→ **DATASET RECORDS**

----

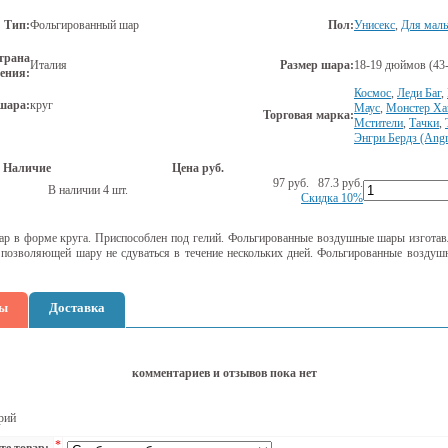
Тип:
Фольгированный шар
Пол:
Унисекс
,
Для маль
трана
Италия
Размер шара:
18-19 дюймов (43-
ения:
Космос
,
Леди Баг
,
шара:
круг
Маус
,
Монстер Хай
Торговая марка:
Мстители
,
Тачки
,
Энгри Бердз (Angr
Наличие
Цена руб.
97 руб.
87.3
руб.
В наличии 4 шт.
Скидка 10%
р в форме круга. Приспособлен под гелий. Фольгированные воздушные шары изготав
 позволяющей шару не сдуваться в течение нескольких дней. Фольгированные возду
ы
Доставка
комментариев и отзывов пока нет
рий
*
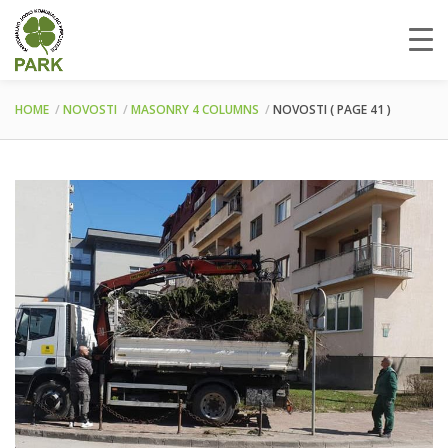
HOME
NOVOSTI
MASONRY 4 COLUMNS
NOVOSTI
( PAGE 41 )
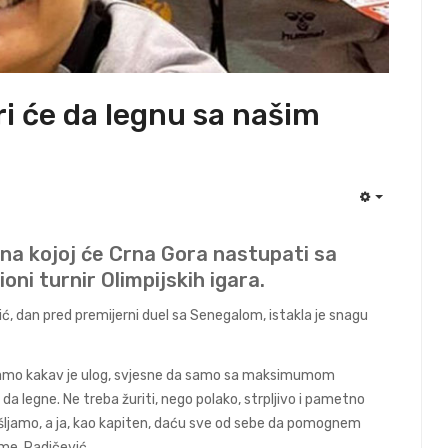
i će da legnu sa našim
EMPTY
na kojoj će Crna Gora nastupati sa
oni turnir Olimpijskih igara.
, dan pred premijerni duel sa Senegalom, istakla je snagu
 Znamo kakav je ulog, svjesne da samo sa maksimumom
a legne. Ne treba žuriti, nego polako, strpljivo i pametno
išljamo, a ja, kao kapiten, daću sve od sebe da pomognem
.me Radičević.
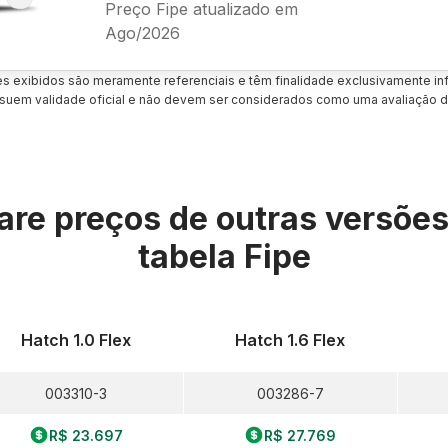
Preço Fipe atualizado em
Ago/2026
es exibidos são meramente referenciais e têm finalidade exclusivamente inf
uem validade oficial e não devem ser considerados como uma avaliação d
re preços de outras versõe
tabela Fipe
Hatch 1.0 Flex
Hatch 1.6 Flex
003310-3
003286-7
R$ 23.697
R$ 27.769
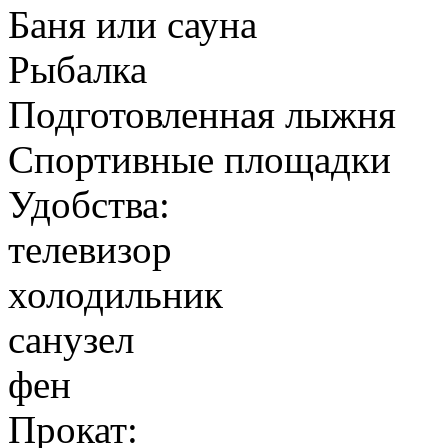
Баня или сауна
Рыбалка
Подготовленная лыжня
Спортивные площадки
Удобства:
телевизор
холодильник
санузел
фен
Прокат:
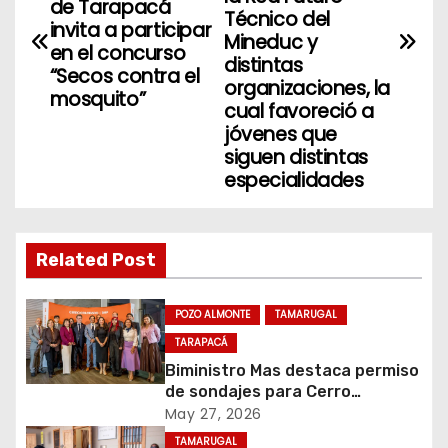
de Tarapacá
Técnico del
invita a participar
e
Mineduc y
en el concurso
distintas
g
“Secos contra el
organizaciones, la
mosquito”
cual favoreció a
a
jóvenes que
siguen distintas
c
especialidades
i
ó
Related Post
n
POZO ALMONTE
TAMARUGAL
d
TARAPACÁ
e
Biministro Mas destaca permiso
de sondajes para Cerro
e
Colorado
May 27, 2026
TAMARUGAL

----

→ **WHAT YOU NEED TO DO**
All lines holding the word "Fipe" must be found in the listing and copied.

→ **ANSWER**
Preço Fipe atualizado em
tabela Fipe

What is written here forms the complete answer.